Endosense TacticCath Force Sensing Catheter for Cardiac Ablation

The Swiss medical company Endosense has enrolled its initial patients for its first study the EFFICAS 1 of its EFICAS series.

Endosense Ablation Catheters with fiber optics sensor technology

The patients were registered in Prague, Czech Republic-based Na Homolce Hospital while Vivek Reddy, MD and Petr Neuzil, MD are treating these patients.

The EFFICAS study series will show that the utilization of contact force control while performing cardiac ablation with Endosense’s TactiCath force sensing type of catheter offers better outcomes in comparisons to ablations done without a force sensor.

Both EFICAS I and EFFICAS II are multi center, single arm pilot studies that evaluate the catheter ablation’s effectiveness without and with contact force control usage.
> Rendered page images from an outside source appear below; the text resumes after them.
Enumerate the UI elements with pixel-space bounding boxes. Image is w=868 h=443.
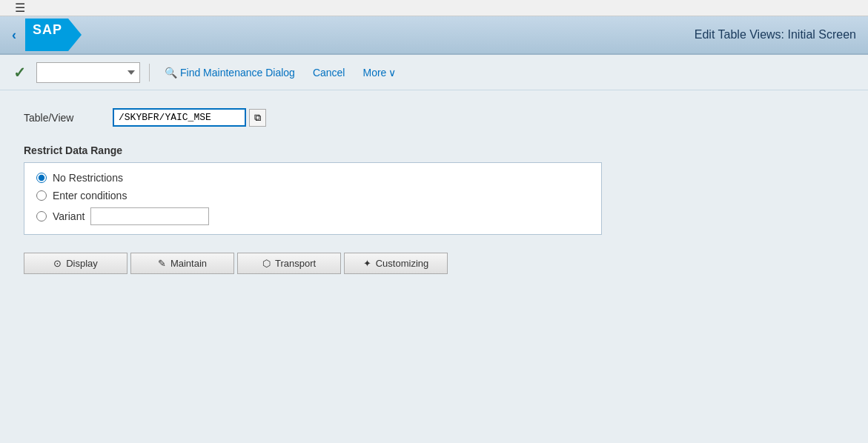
sap-logo-triangle (68, 19, 82, 51)
restrict-data-range-section: Restrict Data Range No Restrictions Ente… (24, 144, 844, 235)
enter-conditions-radio[interactable] (36, 190, 47, 201)
maintain-button[interactable]: ✎ Maintain (130, 253, 234, 274)
cancel-label: Cancel (313, 67, 345, 79)
display-button[interactable]: ⊙ Display (24, 253, 127, 274)
action-buttons-row: ⊙ Display ✎ Maintain ⬡ Transport ✦ Custo… (24, 253, 844, 274)
table-view-label: Table/View (24, 112, 113, 124)
back-button[interactable]: ‹ (12, 27, 16, 43)
toolbar: ✓ 🔍 Find Maintenance Dialog Cancel More … (0, 55, 868, 90)
header-bar: ‹ SAP Edit Table Views: Initial Screen (0, 16, 868, 55)
customizing-button[interactable]: ✦ Customizing (344, 253, 448, 274)
transport-button[interactable]: ⬡ Transport (237, 253, 341, 274)
maintain-label: Maintain (170, 258, 207, 269)
display-label: Display (66, 258, 98, 269)
confirm-button[interactable]: ✓ (9, 62, 30, 83)
search-icon: 🔍 (165, 67, 177, 79)
no-restrictions-radio[interactable] (36, 173, 47, 183)
variant-radio[interactable] (36, 211, 47, 221)
toolbar-dropdown[interactable] (36, 62, 140, 83)
page-title: Edit Table Views: Initial Screen (695, 28, 856, 41)
chevron-down-icon: ∨ (388, 67, 396, 79)
cancel-button[interactable]: Cancel (307, 64, 351, 81)
sap-logo: SAP (25, 19, 68, 51)
table-view-row: Table/View ⧉ (24, 108, 844, 127)
toolbar-divider-1 (149, 64, 150, 81)
sap-logo-wrapper: SAP (25, 19, 82, 51)
enter-conditions-row: Enter conditions (36, 190, 589, 201)
no-restrictions-row: No Restrictions (36, 172, 589, 184)
copy-button[interactable]: ⧉ (249, 109, 266, 127)
hamburger-menu-icon[interactable]: ☰ (15, 1, 25, 15)
main-content: Table/View ⧉ Restrict Data Range No Rest… (0, 90, 868, 292)
customizing-label: Customizing (376, 258, 429, 269)
top-menu-bar: ☰ (0, 0, 868, 16)
more-label: More (362, 67, 386, 79)
transport-label: Transport (275, 258, 316, 269)
display-icon: ⊙ (53, 258, 62, 269)
maintain-icon: ✎ (158, 258, 166, 269)
table-view-input[interactable] (113, 108, 246, 127)
variant-row: Variant (36, 207, 589, 225)
enter-conditions-label: Enter conditions (53, 190, 127, 201)
variant-input[interactable] (90, 207, 209, 225)
customizing-icon: ✦ (363, 258, 371, 269)
find-maintenance-button[interactable]: 🔍 Find Maintenance Dialog (159, 64, 301, 81)
more-button[interactable]: More ∨ (357, 64, 402, 81)
no-restrictions-label: No Restrictions (53, 172, 123, 184)
find-maintenance-label: Find Maintenance Dialog (180, 67, 295, 79)
copy-icon: ⧉ (254, 112, 261, 124)
variant-label: Variant (53, 210, 85, 222)
transport-icon: ⬡ (262, 258, 271, 269)
restrict-section-title: Restrict Data Range (24, 144, 844, 156)
table-view-input-wrapper: ⧉ (113, 108, 266, 127)
restrict-options-box: No Restrictions Enter conditions Variant (24, 162, 602, 235)
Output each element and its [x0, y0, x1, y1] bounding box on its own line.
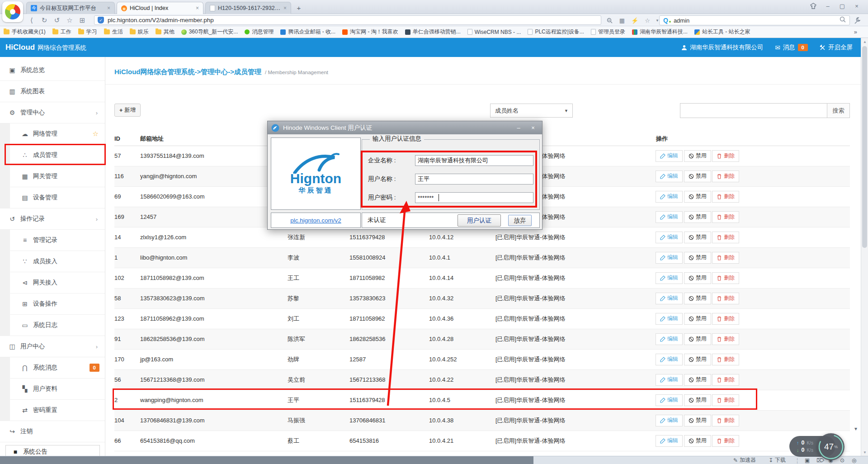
edit-button[interactable]: 编辑 — [656, 170, 683, 182]
bookmark-item[interactable]: WiseCRM NBS - ... — [467, 29, 521, 35]
browser-tab-1[interactable]: 今 今目标互联网工作平台 × — [26, 2, 115, 14]
bookmark-item[interactable]: 消息管理 — [245, 28, 274, 36]
tab-close-icon[interactable]: × — [107, 5, 110, 11]
password-field[interactable] — [415, 192, 533, 203]
edit-button[interactable]: 编辑 — [656, 333, 683, 345]
cancel-button[interactable]: 放弃 — [508, 215, 532, 226]
messages-menu[interactable]: ✉ 消息 0 — [775, 43, 808, 52]
maximize-window-icon[interactable]: ▢ — [836, 1, 848, 10]
apps-grid-icon[interactable]: ⊞ — [77, 14, 88, 26]
tab-close-icon[interactable]: × — [283, 5, 287, 11]
cell-email-link[interactable]: 18628258536@139.com — [140, 329, 288, 349]
cell-email-link[interactable]: wangping@hignton.com — [140, 390, 288, 410]
cell-email-link[interactable]: 15866020699@163.com — [140, 186, 288, 207]
delete-button[interactable]: 删除 — [712, 150, 739, 162]
sidebar-item-system-messages[interactable]: ⋂ 系统消息 0 — [0, 357, 105, 379]
edit-button[interactable]: 编辑 — [656, 211, 683, 223]
favorite-star-icon[interactable]: ☆ — [64, 14, 75, 26]
edit-button[interactable]: 编辑 — [656, 191, 683, 203]
disable-button[interactable]: 禁用 — [684, 435, 711, 447]
edit-button[interactable]: 编辑 — [656, 293, 683, 304]
history-icon[interactable]: ↺ — [52, 14, 62, 26]
delete-button[interactable]: 删除 — [712, 252, 739, 264]
browser-tab-2-active[interactable]: HiCloud | Index × — [117, 2, 203, 14]
edit-button[interactable]: 编辑 — [656, 374, 683, 386]
company-menu[interactable]: 湖南华辰智通科技有限公司 — [681, 43, 763, 52]
fullscreen-button[interactable]: 开启全屏 — [820, 43, 853, 52]
sidebar-item-member-management[interactable]: ∴ 成员管理 — [0, 145, 105, 166]
accelerator-button[interactable]: ✎ 加速器 — [733, 456, 756, 464]
cell-email-link[interactable]: jp@163.com — [140, 349, 288, 369]
progress-circle[interactable]: 47 % — [817, 433, 844, 460]
capture-icon[interactable]: ▣ — [805, 456, 810, 464]
reload-icon[interactable]: ↻ — [39, 14, 50, 26]
bookmark-item[interactable]: 工作 — [52, 28, 71, 36]
cell-email-link[interactable]: 18711058962@139.com — [140, 308, 288, 329]
bookmark-item[interactable]: PLC远程监控|设备... — [528, 28, 584, 36]
delete-button[interactable]: 删除 — [712, 333, 739, 345]
sidebar-item-gateway-access[interactable]: ⊲ 网关接入 — [0, 272, 105, 294]
delete-button[interactable]: 删除 — [712, 374, 739, 386]
bookmark-item[interactable]: 淘宝网 - 淘！我喜欢 — [342, 28, 398, 36]
disable-button[interactable]: 禁用 — [684, 333, 711, 345]
bookmark-item[interactable]: 湖南华辰智通科技... — [632, 28, 688, 36]
delete-button[interactable]: 删除 — [712, 170, 739, 182]
tab-close-icon[interactable]: × — [196, 5, 199, 11]
cell-email-link[interactable]: 13573830623@139.com — [140, 288, 288, 308]
bookmark-item[interactable]: 学习 — [78, 28, 97, 36]
delete-button[interactable]: 删除 — [712, 313, 739, 325]
dialog-minimize-icon[interactable]: – — [513, 124, 524, 131]
search-query-text[interactable]: admin — [674, 17, 837, 24]
edit-button[interactable]: 编辑 — [656, 394, 683, 406]
delete-button[interactable]: 删除 — [712, 354, 739, 365]
delete-button[interactable]: 删除 — [712, 232, 739, 243]
cell-email-link[interactable]: 13937551184@139.com — [140, 146, 288, 166]
disable-button[interactable]: 禁用 — [684, 354, 711, 365]
address-bar[interactable]: ✓ plc.hignton.com/V2/admin-member.php — [94, 15, 601, 25]
lightning-icon[interactable]: ⚡ — [629, 15, 640, 25]
disable-button[interactable]: 禁用 — [684, 313, 711, 325]
skin-icon[interactable] — [807, 1, 819, 10]
bookmark-item[interactable]: 站长工具 - 站长之家 — [694, 28, 750, 36]
back-icon[interactable]: ⟨ — [26, 14, 37, 26]
bookmark-item[interactable]: 娱乐 — [130, 28, 149, 36]
disable-button[interactable]: 禁用 — [684, 211, 711, 223]
disable-button[interactable]: 禁用 — [684, 191, 711, 203]
company-field[interactable] — [415, 155, 533, 166]
bookmark-item[interactable]: 手机收藏夹(1) — [4, 28, 46, 36]
authenticate-button[interactable]: 用户认证 — [458, 214, 501, 227]
bookmarks-overflow-icon[interactable]: » — [854, 28, 857, 35]
bookmark-item[interactable]: 管理员登录 — [591, 28, 625, 36]
sidebar-item-management-center[interactable]: ⚙ 管理中心 › — [0, 102, 105, 123]
sidebar-item-system-logs[interactable]: ▭ 系统日志 — [0, 315, 105, 336]
disable-button[interactable]: 禁用 — [684, 293, 711, 304]
edit-button[interactable]: 编辑 — [656, 313, 683, 325]
new-tab-button[interactable]: + — [293, 3, 305, 12]
sidebar-item-network-management[interactable]: ☁ 网络管理 ☆ — [0, 123, 105, 145]
sidebar-item-device-operations[interactable]: ⊞ 设备操作 — [0, 294, 105, 315]
sidebar-item-gateway-management[interactable]: ▦ 网关管理 — [0, 166, 105, 187]
cell-email-link[interactable]: 13706846831@139.com — [140, 410, 288, 431]
scrollbar-thumb[interactable] — [862, 46, 867, 248]
sidebar-item-system-charts[interactable]: ▥ 系统图表 — [0, 81, 105, 102]
sidebar-item-user-center[interactable]: ◫ 用户中心 › — [0, 336, 105, 357]
scroll-up-icon[interactable]: ▲ — [861, 38, 868, 45]
bookmark-item[interactable]: 腾讯企业邮箱 - 收... — [280, 28, 335, 36]
delete-button[interactable]: 删除 — [712, 293, 739, 304]
disable-button[interactable]: 禁用 — [684, 415, 711, 426]
sidebar-item-user-profile[interactable]: ▚ 用户资料 — [0, 379, 105, 400]
url-text[interactable]: plc.hignton.com/V2/admin-member.php — [108, 17, 214, 24]
disable-button[interactable]: 禁用 — [684, 170, 711, 182]
scrollbar[interactable]: ▲ ▼ — [861, 38, 868, 456]
sidebar-item-password-reset[interactable]: ⇄ 密码重置 — [0, 400, 105, 421]
browser-tab-3[interactable]: H120-1509-1617-2932-77 × — [205, 2, 291, 14]
minimize-window-icon[interactable]: – — [822, 1, 834, 10]
sidebar-item-logout[interactable]: ↪ 注销 — [0, 421, 105, 442]
delete-button[interactable]: 删除 — [712, 394, 739, 406]
settings-icon[interactable]: ◎ — [852, 456, 856, 464]
edit-button[interactable]: 编辑 — [656, 272, 683, 284]
disable-button[interactable]: 禁用 — [684, 394, 711, 406]
delete-button[interactable]: 删除 — [712, 191, 739, 203]
cell-email-link[interactable]: zlxlsy1@126.com — [140, 227, 288, 247]
search-icon[interactable] — [840, 16, 846, 24]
Physicians will carry out the process using the TactiCath without accessing the contact force measurements during EFFICAS I. However, this stage will record the applied control forces.

Physicians will exercise the full benefit of the features of TactiCath contact force control in EFFICAS II, along with its capability for objectively influencing the ablation technique while lesion creation is being done. The occurrence of recondition regions in pulmonary vein isolation (PVI) lines with respect to the applied contact forces will be EFFICAS I’s endpoint, while the EFFICAS IIs endpoint will include reduced PVI reconduction when compared with EFFICAS I.

The design of larger, future EFFICAS studies along with clinical endpoints will be helped by the EFFICAS I and II’s outcomes. The TactiSys system and the TactiCath force sensing type of ablation catheter have been indicated for treating supraventricular tachycardia (SVT) and atrial fibrillation (AF). The TactiCath is currently unavailable in the US. TactiCath’s exclusive distributor for the Middle East, Africa, Europe, Canada and Latin America is BIOTRONIK.

St. Georg, Hamburg-based Asklepios Klinik’s MD Karl-Heinz Kuck informed that the EFFICAS studies depicts a thoughtful and rigorous approach of analyzing the contact force control’s comparative clinical effectiveness during the cardiac arrhythmias’ catheter ablation treatment. He added that EFFICAS I and II will be an important base for achieving this goal and will provide useful incremental insights for immediate application to existing practice.